EP-05-CA-0474-PRM, EP-04-CR-1334-PRM.

June 20, 2006


MEMORANDUM OPINION ORDER


Before the Court is Petitioner Johan Fehr's ("Fehr") pro se "Motion Under 28 U.S.C. § 2255 to Vacate, Set Aside, or Correct Sentence By a Person in Federal Custody" ("Motion to Vacate") [Docket No. 65], filed in the above-captioned cause on December 19, 2005. After review, the Court finds that all but one of Fehr's claims are procedurally barred from review by virtue of his guilty plea and his failure to raise the claims on direct appeal. Furthermore, the record directly contradicts the factual basis for Fehr's remaining ineffective assistance claim. Accordingly, the Court concludes that Fehr's Motion to Vacate should be denied and this matter summarily dismissed with prejudice pursuant to Rule 4(b) of the Rules Governing Section 2255 Proceedings. The Court will additionally deny Fehr a Certificate of Appealability.

I. BACKGROUND A. Criminal Cause No. EP-04-CR-1334-PRM

On June 23, 2004, the Grand Jury sitting in El Paso, Texas returned a two-count Indictment against Fehr and a co-defendant, charging them with conspiracy to possess 100 kilograms or more of marijuana with the intent to distribute it, in violation of 21 U.S.C. §§ 841(a)(1), 841(b)(1)(B)(vii), and 846 ("Count One"), and possession of 100 kilograms or more of marijuana, in violation of 21 U.S.C. § 841(a)(1) and 841(b)(1)(B)(vii) ("Count Two"). Fehr, a Canadian citizen who was detained without bond by order of a United States Magistrate Judge, decided to forego trial. On September 8, 2004, by consent and accompanied by his retained counsel, Manuel J. Barraza ("Barraza"), Fehr accordingly appeared before a United States Magistrate Judge and pleaded guilty to the Indictment. The Magistrate Judge entered findings of fact the following day, recommending that the Court accept Fehr's plea as knowing and voluntary. The Court adopted the Magistrate Judge's recommendation, accepted Fehr's plea, and deferred sentencing to allow for the preparation of a Presentence Investigation Report. The Court entered its Final Judgment on December 17, 2004, sentencing Fehr to a 41-month term of imprisonment and a 3-year term of non-reporting supervised release on both counts of the Indictment, to run concurrently. The Court additionally ordered Fehr to pay a $200 special assessment.

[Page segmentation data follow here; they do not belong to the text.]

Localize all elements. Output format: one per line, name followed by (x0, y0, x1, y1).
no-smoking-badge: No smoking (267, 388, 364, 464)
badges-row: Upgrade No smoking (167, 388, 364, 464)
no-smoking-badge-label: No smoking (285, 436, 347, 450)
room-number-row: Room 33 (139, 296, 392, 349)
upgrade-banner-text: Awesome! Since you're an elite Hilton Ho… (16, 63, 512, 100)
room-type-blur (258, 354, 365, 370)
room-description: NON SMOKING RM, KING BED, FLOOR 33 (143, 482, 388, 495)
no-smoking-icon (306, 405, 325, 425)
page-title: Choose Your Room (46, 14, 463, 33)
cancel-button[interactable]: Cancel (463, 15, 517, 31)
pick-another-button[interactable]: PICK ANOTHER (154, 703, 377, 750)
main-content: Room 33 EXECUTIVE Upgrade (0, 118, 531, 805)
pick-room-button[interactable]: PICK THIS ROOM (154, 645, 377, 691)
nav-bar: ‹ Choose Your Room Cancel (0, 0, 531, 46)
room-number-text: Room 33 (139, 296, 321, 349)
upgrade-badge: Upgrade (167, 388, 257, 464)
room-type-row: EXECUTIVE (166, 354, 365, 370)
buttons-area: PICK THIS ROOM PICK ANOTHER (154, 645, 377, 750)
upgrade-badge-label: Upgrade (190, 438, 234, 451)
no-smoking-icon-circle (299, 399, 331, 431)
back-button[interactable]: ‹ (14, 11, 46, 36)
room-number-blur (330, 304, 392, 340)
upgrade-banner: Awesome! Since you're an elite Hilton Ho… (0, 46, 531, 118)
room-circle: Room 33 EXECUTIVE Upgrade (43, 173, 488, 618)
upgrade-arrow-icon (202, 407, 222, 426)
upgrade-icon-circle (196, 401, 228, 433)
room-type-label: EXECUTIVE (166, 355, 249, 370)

Fehr timely challenged his conviction in a direct appeal, arguing that the Court committed reversible error under United States v. Booker, 543 U.S. 220 (2005), by sentencing him pursuant to a mandatory application of the sentencing guidelines. The Fifth Circuit affirmed Fehr's conviction and sentence in a judgment dated November 9, 2005.

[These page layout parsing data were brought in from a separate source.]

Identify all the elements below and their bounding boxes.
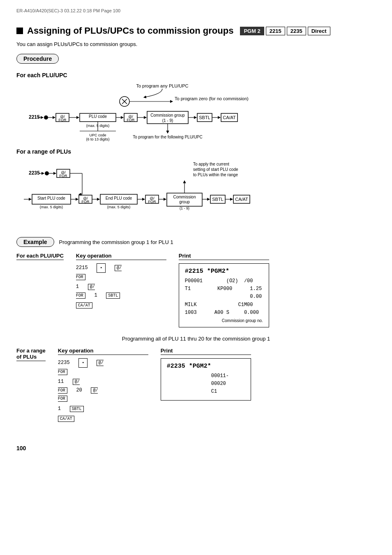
page-number: 100 [16,445,26,451]
range-label-1: For a range [16,348,46,354]
example2-description: Programming all of PLU 11 thru 20 for th… [16,336,376,342]
range-key-line-4: CA/AT [58,415,148,423]
svg-text:To program for the following P: To program for the following PLU/UPC [133,135,203,139]
svg-text:(1 - 9): (1 - 9) [180,206,189,210]
svg-text:2215: 2215 [29,114,40,120]
caat-node: CA/AT [76,302,92,309]
range-col-key-op: Key operation 2235 • @/FOR 11 @/FOR 20 @… [58,348,148,423]
commission-note-text: Commission group no. [222,318,263,323]
range-key-op-content: 2235 • @/FOR 11 @/FOR 20 @/FOR 1 SBTL CA… [58,358,148,423]
print-header-label: Print [179,253,269,260]
range-dot-node: • [78,358,88,368]
svg-text:(max. 5 digits): (max. 5 digits) [40,205,63,209]
meta-text: ER-A410/A420(SEC)-3 03.12.22 0:18 PM Pag… [16,8,376,13]
key-op-line-2: 1 @/FOR 1 SBTL [76,283,166,299]
range-label-2: of PLUs [16,354,37,360]
footer-area: 100 [16,431,376,456]
col-each-label: For each PLU/UPC [16,253,64,260]
print-row-1: P00001 (O2) /00 [185,277,263,285]
print-row-3: 0.00 [185,293,263,301]
svg-point-39 [45,171,49,175]
range-print-header-label: Print [161,348,251,355]
range-plu-diagram: 2235 @/ FOR To apply the current setting… [16,158,376,231]
svg-text:UPC code: UPC code [89,133,106,137]
subtitle-text: You can assign PLUs/UPCs to commission g… [16,41,376,47]
range-plu-svg: 2235 @/ FOR To apply the current setting… [16,158,345,230]
svg-text:FOR: FOR [148,200,156,204]
title-square-icon [16,28,23,34]
example-section-header: Example Programming the commission group… [16,237,376,247]
print-row-2: T1 KP000 1.25 [185,285,263,293]
svg-text:CA/AT: CA/AT [223,115,236,120]
svg-text:To apply the current: To apply the current [193,162,229,166]
range-label: For a range of PLUs [16,348,46,361]
svg-text:setting of start PLU code: setting of start PLU code [193,167,238,172]
svg-point-8 [44,115,48,120]
procedure-label: Procedure [16,54,59,64]
svg-text:group: group [179,200,190,204]
svg-text:FOR: FOR [127,118,135,122]
key-op-content: 2215 • @/FOR 1 @/FOR 1 SBTL CA/AT [76,263,166,310]
example-range-section: For a range of PLUs Key operation 2235 •… [16,348,376,423]
range-col-print: Print #2235 *PGM2* 00011- 00020 C1 [161,348,251,423]
svg-text:(max. 5 digits): (max. 5 digits) [107,205,131,209]
example-col-print: Print #2215 *PGM2* P00001 (O2) /00 T1 KP… [179,253,269,327]
svg-text:Commission group: Commission group [150,113,185,117]
badge-pgm2: PGM 2 [240,27,264,35]
example-each-plu-section: For each PLU/UPC Key operation 2215 • @/… [16,253,376,327]
svg-text:Start PLU code: Start PLU code [37,196,65,200]
print-data-rows: P00001 (O2) /00 T1 KP000 1.25 0.00 MILK … [185,277,263,317]
commission-note-area: Commission group no. [185,318,263,323]
page-title: Assigning of PLUs/UPCs to commission gro… [27,25,233,36]
range-key-line-3: 1 SBTL [58,405,148,413]
svg-text:Commission: Commission [173,195,196,199]
range-sbtl-node: SBTL [70,406,84,412]
print-box-1: #2215 *PGM2* P00001 (O2) /00 T1 KP000 1.… [179,263,269,327]
svg-text:SBTL: SBTL [212,197,224,202]
sbtl-node: SBTL [106,292,120,299]
example-col-label: For each PLU/UPC [16,253,64,327]
example-col-key-op: Key operation 2215 • @/FOR 1 @/FOR 1 SBT… [76,253,166,327]
page-header: ER-A410/A420(SEC)-3 03.12.22 0:18 PM Pag… [16,8,376,13]
svg-text:2235: 2235 [29,170,40,176]
range-print-row-1: 00011- [167,372,245,380]
svg-text:to PLUs within the range: to PLUs within the range [193,173,238,177]
key-op-header: Key operation [76,253,166,260]
range-key-line-2: 11 @/FOR 20 @/FOR [58,378,148,403]
svg-text:To program zero (for no commis: To program zero (for no commission) [175,96,249,101]
range-print-row-2: 00020 [167,380,245,388]
for-node-2: @/FOR [76,284,95,298]
range-for-node-2: @/FOR [58,379,80,393]
svg-text:End PLU code: End PLU code [106,196,132,200]
svg-text:SBTL: SBTL [199,115,210,120]
badge-2215: 2215 [266,27,285,35]
print-row-4: MILK C1M00 [185,301,263,309]
svg-text:FOR: FOR [82,200,90,204]
range-print-rows: 00011- 00020 C1 [167,372,245,396]
plu-upc-diagram: To program any PLU/UPC To program zero (… [16,82,376,143]
range-print-pgm: #2235 *PGM2* [167,363,245,370]
section1-title: For each PLU/UPC [16,72,376,78]
key-op-line-1: 2215 • @/FOR [76,263,166,281]
range-caat-node: CA/AT [58,416,74,422]
svg-text:(6 to 13 digits): (6 to 13 digits) [86,137,109,141]
svg-text:FOR: FOR [59,118,67,122]
badge-direct: Direct [308,27,330,35]
section-header: Assigning of PLUs/UPCs to commission gro… [16,25,376,36]
range-key-op-header: Key operation [58,348,148,355]
print-box-2: #2235 *PGM2* 00011- 00020 C1 [161,358,251,401]
print-row-5: 1003 A00 S 0.000 [185,309,263,317]
range-key-line-1: 2235 • @/FOR [58,358,148,376]
plu-upc-svg: To program any PLU/UPC To program zero (… [16,82,370,141]
svg-text:To program any PLU/UPC: To program any PLU/UPC [136,83,188,88]
example-description: Programming the commission group 1 for P… [59,239,173,245]
section2-title: For a range of PLUs [16,148,376,155]
badge-2235: 2235 [287,27,306,35]
range-print-row-3: C1 [167,388,245,396]
example-label: Example [16,237,54,247]
print-pgm-header: #2215 *PGM2* [185,268,263,275]
svg-text:FOR: FOR [60,174,67,178]
svg-text:PLU code: PLU code [89,114,107,119]
range-col-label: For a range of PLUs [16,348,46,423]
svg-text:CA/AT: CA/AT [235,197,248,202]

B. Fehr's Motion to Vacate Pursuant to 28 U.S.C. § 2255

The Court has read Fehr's Motion to Vacate liberally, pursuant to Haines v. Kerner, 404 U.S. 519, 596 (1972). It understands Fehr to raise the following claims for relief. First, Fehr contends that the Magistrate Judge improperly detained him without bond, because Fehr had the resources to satisfy a reasonable bond amount and had no disqualifying convictions ("Ground One"). Fehr argues that detaining him without bond thus violated his Sixth Amendment right to a fair trial. Second, Fehr states that no one informed him of his right to contact the Canadian consulate ("Ground Two"). Third, Fehr asserts that the Government violated the Speedy Trial Act ("Ground Three"). Fourth, Fehr avers that Barraza rendered ineffective assistance of counsel ("Ground Four"). Specifically, Fehr contends that Barraza should have filed a motion to quash the Indictment, appealed when the Magistrate Judge denied Fehr bond, and notified Fehr of his right to contact the Canadian consulate. Fehr claims that Barraza also performed deficiently by not providing Fehr with any documents and by telling Fehr that Count One would not be included in his plea agreement. Fifth, Fehr argues that his plea was involuntary because, before questioning him, the government officials who arrested Fehr did not tell him that he had right to contact the Canadian consulate ("Ground Five"). Lastly, Fehr argues that the Court sentenced him based on an erroneous amount of contraband ("Ground Six").

As the Court notes and will discuss in Part IV.B. of this Memorandum Opinion, the record shows that Fehr pleaded guilty to both counts of the Indictment, without benefit of a plea agreement.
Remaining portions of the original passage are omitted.